New Simulator Advances Understanding of CO2 Storage Underground, Chemistry Researchers Say

Algorithms calculate chemical reactions

The researchers’ work is part of the large green partnership INNO-CCUS, which is funded by Innovation Fund Denmark, among others.

“For many years, our group at DTU Chemistry has developed algorithms that can calculate the progress of chemical reactions, and in this project we can contribute algorithms that calculate how CO2 will behave under different temperatures, pressures, and in the encounter with other substances in the subsurface, such as salty water, minerals, or hydrocarbons, which are typical residues in a decommissioned oil and gas reservoir,” says Associate Professor Wei Yan, who spearheads DTU’s contribution to the project.

With these simulations, it will also be possible to assess whether the planned injection may be compromised by unwanted phenomena.

“Various adverse chemical reactions may occur when CO2 is injected. For example, if salty water is present, a precipitate of the salt may occur and lead to blockages in the wells that provide access to the subsurface. This knowledge can help provide an accurate picture of how much CO2 you can store in a certain location, and how quickly you can perform the task.
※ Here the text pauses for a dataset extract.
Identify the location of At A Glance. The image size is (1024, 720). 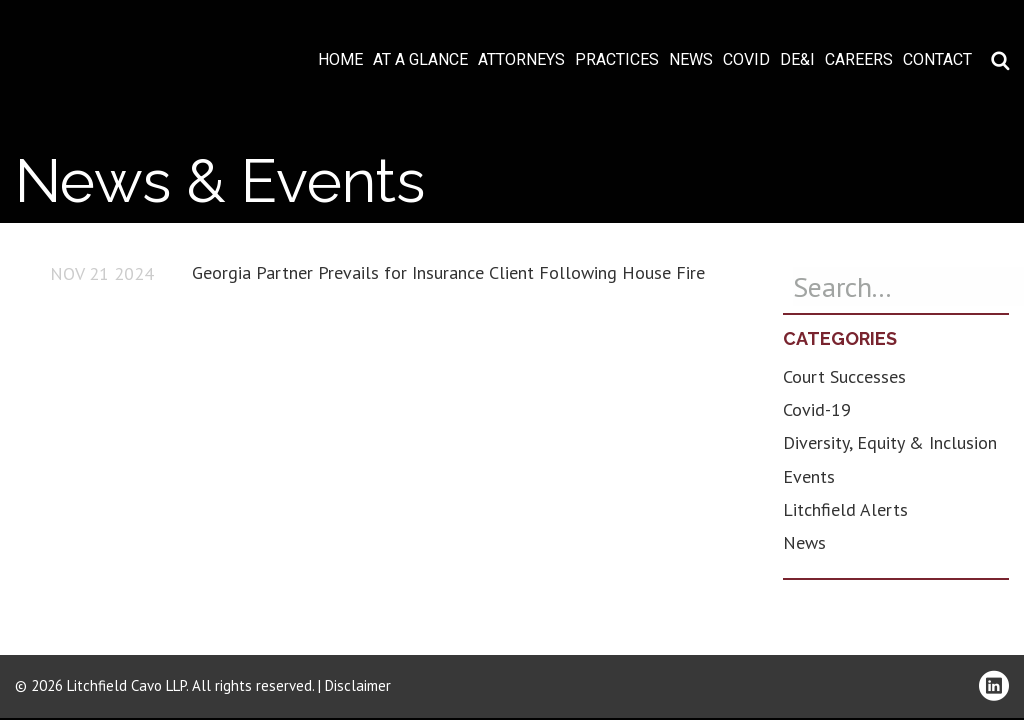
(420, 60).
This is information that can ultimately determine whether the site is suitable for carbon storage.”

Predicts several hundred years into the future

If the site is suitable, simulations can also predict how the CO2 will spread in the underground after the injection, as well as how the greenhouse gas stabilises over time – for up to hundreds of years – both geologically and chemically. Knowledge about both can help keep the greenhouse gas trapped for a long time, which is the entire purpose of storing it.

The researchers have until 2027 to develop the simulation program. The program will then be released and offered as a free tool, which can be used by anyone to decide future locations for carbon storage.